- [EXTRACTED RECORDS]:
....

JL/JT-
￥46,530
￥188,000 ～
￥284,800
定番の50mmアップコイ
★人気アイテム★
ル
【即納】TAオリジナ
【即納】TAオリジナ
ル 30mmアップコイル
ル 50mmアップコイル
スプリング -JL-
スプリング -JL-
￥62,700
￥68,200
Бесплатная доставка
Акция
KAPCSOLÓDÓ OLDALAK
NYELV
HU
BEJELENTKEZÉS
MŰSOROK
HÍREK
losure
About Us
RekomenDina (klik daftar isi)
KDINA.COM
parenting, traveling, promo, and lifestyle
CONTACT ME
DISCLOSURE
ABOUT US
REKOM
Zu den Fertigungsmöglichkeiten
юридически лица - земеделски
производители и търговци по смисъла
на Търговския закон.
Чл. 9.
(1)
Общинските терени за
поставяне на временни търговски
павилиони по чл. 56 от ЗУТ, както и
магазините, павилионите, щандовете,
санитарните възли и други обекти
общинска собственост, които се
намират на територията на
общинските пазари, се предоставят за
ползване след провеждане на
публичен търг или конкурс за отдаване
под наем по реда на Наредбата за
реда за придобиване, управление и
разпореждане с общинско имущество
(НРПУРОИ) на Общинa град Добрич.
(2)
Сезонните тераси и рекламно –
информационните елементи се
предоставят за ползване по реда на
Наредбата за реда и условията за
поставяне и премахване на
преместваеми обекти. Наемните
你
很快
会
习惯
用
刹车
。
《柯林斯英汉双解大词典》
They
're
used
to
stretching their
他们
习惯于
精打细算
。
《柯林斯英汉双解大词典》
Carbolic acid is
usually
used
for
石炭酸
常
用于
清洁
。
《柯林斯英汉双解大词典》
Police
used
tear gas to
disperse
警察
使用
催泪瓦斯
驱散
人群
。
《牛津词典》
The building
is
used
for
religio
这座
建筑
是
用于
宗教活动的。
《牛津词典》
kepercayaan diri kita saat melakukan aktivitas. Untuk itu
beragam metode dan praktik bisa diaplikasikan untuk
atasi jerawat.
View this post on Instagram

....

- [TASK GOAL]:
Your reply should repeat the entries above in full, with every character intact.

- [THE ANSWER]:
JL/JT-
￥46,530
￥188,000 ～
￥284,800
定番の50mmアップコイ
★人気アイテム★
ル
【即納】TAオリジナ
【即納】TAオリジナ
ル 30mmアップコイル
ル 50mmアップコイル
スプリング -JL-
スプリング -JL-
￥62,700
￥68,200
Бесплатная доставка
Акция
KAPCSOLÓDÓ OLDALAK
NYELV
HU
BEJELENTKEZÉS
MŰSOROK
HÍREK
losure
About Us
RekomenDina (klik daftar isi)
KDINA.COM
parenting, traveling, promo, and lifestyle
CONTACT ME
DISCLOSURE
ABOUT US
REKOM
Zu den Fertigungsmöglichkeiten
юридически лица - земеделски
производители и търговци по смисъла
на Търговския закон.
Чл. 9.
(1)
Общинските терени за
поставяне на временни търговски
павилиони по чл. 56 от ЗУТ, както и
магазините, павилионите, щандовете,
санитарните възли и други обекти
общинска собственост, които се
намират на територията на
общинските пазари, се предоставят за
ползване след провеждане на
публичен търг или конкурс за отдаване
под наем по реда на Наредбата за
реда за придобиване, управление и
разпореждане с общинско имущество
(НРПУРОИ) на Общинa град Добрич.
(2)
Сезонните тераси и рекламно –
информационните елементи се
предоставят за ползване по реда на
Наредбата за реда и условията за
поставяне и премахване на
преместваеми обекти. Наемните
你
很快
会
习惯
用
刹车
。
《柯林斯英汉双解大词典》
They
're
used
to
stretching their
他们
习惯于
精打细算
。
《柯林斯英汉双解大词典》
Carbolic acid is
usually
used
for
石炭酸
常
用于
清洁
。
《柯林斯英汉双解大词典》
Police
used
tear gas to
disperse
警察
使用
催泪瓦斯
驱散
人群
。
《牛津词典》
The building
is
used
for
religio
这座
建筑
是
用于
宗教活动的。
《牛津词典》
kepercayaan diri kita saat melakukan aktivitas. Untuk itu
beragam metode dan praktik bisa diaplikasikan untuk
atasi jerawat.
View this post on Instagram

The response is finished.